Tamed Langevin sampling under weaker conditions
Iosif Lytras, Panayotis Mertikopoulos
TL;DR
This work addresses sampling from targets with non-Lipschitz log-gradients under weak dissipativity by introducing two taming schemes, wd-TULA and reg-TULA, that work under $PI$ (with and without weak convexity) and $LSI$ regimes. The authors derive non-asymptotic convergence guarantees in KL divergence, total variation, and Wasserstein distances, using a differential-inequality framework and isoperimetric inequalities, while achieving polynomial dependence on dimension under $PI$ and optimal rates under $LSI$. A regularized taming approach extends the results to the PI-only setting by constructing a regularized target that satisfies a Poincaré inequality and, under suitable conditions, a Log-Sobolev inequality. Numerical experiments on a high-dimensional double-well potential corroborate the theoretical findings and demonstrate the practical stability of wd-TULA compared to vanilla ULA and standard TULA.
Abstract
Motivated by applications to deep learning which often fail standard Lipschitz smoothness requirements, we examine the problem of sampling from distributions that are not log-concave and are only weakly dissipative, with log-gradients allowed to grow superlinearly at infinity.
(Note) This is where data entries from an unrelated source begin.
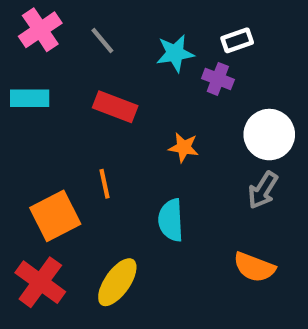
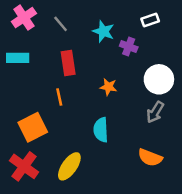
white rectangle: (237, 40) -> (150, 20), moved
cyan star: (175, 53) -> (103, 31), turned 30
red rectangle: (115, 107) -> (68, 63), turned 60
orange line: (104, 184) -> (59, 97), moved

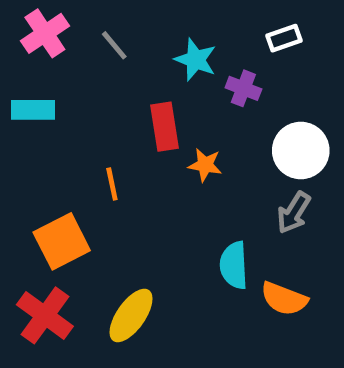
red rectangle: (68, 63) -> (164, 127), moved
cyan semicircle: (101, 130) -> (234, 265), moved

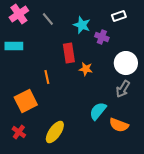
cyan semicircle: (234, 265) -> (98, 111), turned 42
red cross: (45, 315) -> (19, 132), size x0.6

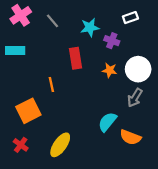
cyan star: (82, 25) -> (90, 27), turned -30
orange star: (86, 69) -> (110, 70), moved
In terms of structure, we only assume that the target distribution satisfies either a log-Sobolev or a Poincaré inequality and a local Lipschitz smoothness assumption with modulus growing possibly polynomially at infinity. This set of assumptions greatly exceeds the operational limits of the "vanilla" unadjusted Langevin algorithm (ULA), making sampling from such distributions a highly involved affair. To account for this, we introduce a taming scheme which is tailored to the growth and decay properties of the target distribution, and we provide explicit non-asymptotic guarantees for the proposed sampler in terms of the Kullback-Leibler (KL) divergence, total variation, and Wasserstein distance to the target distribution.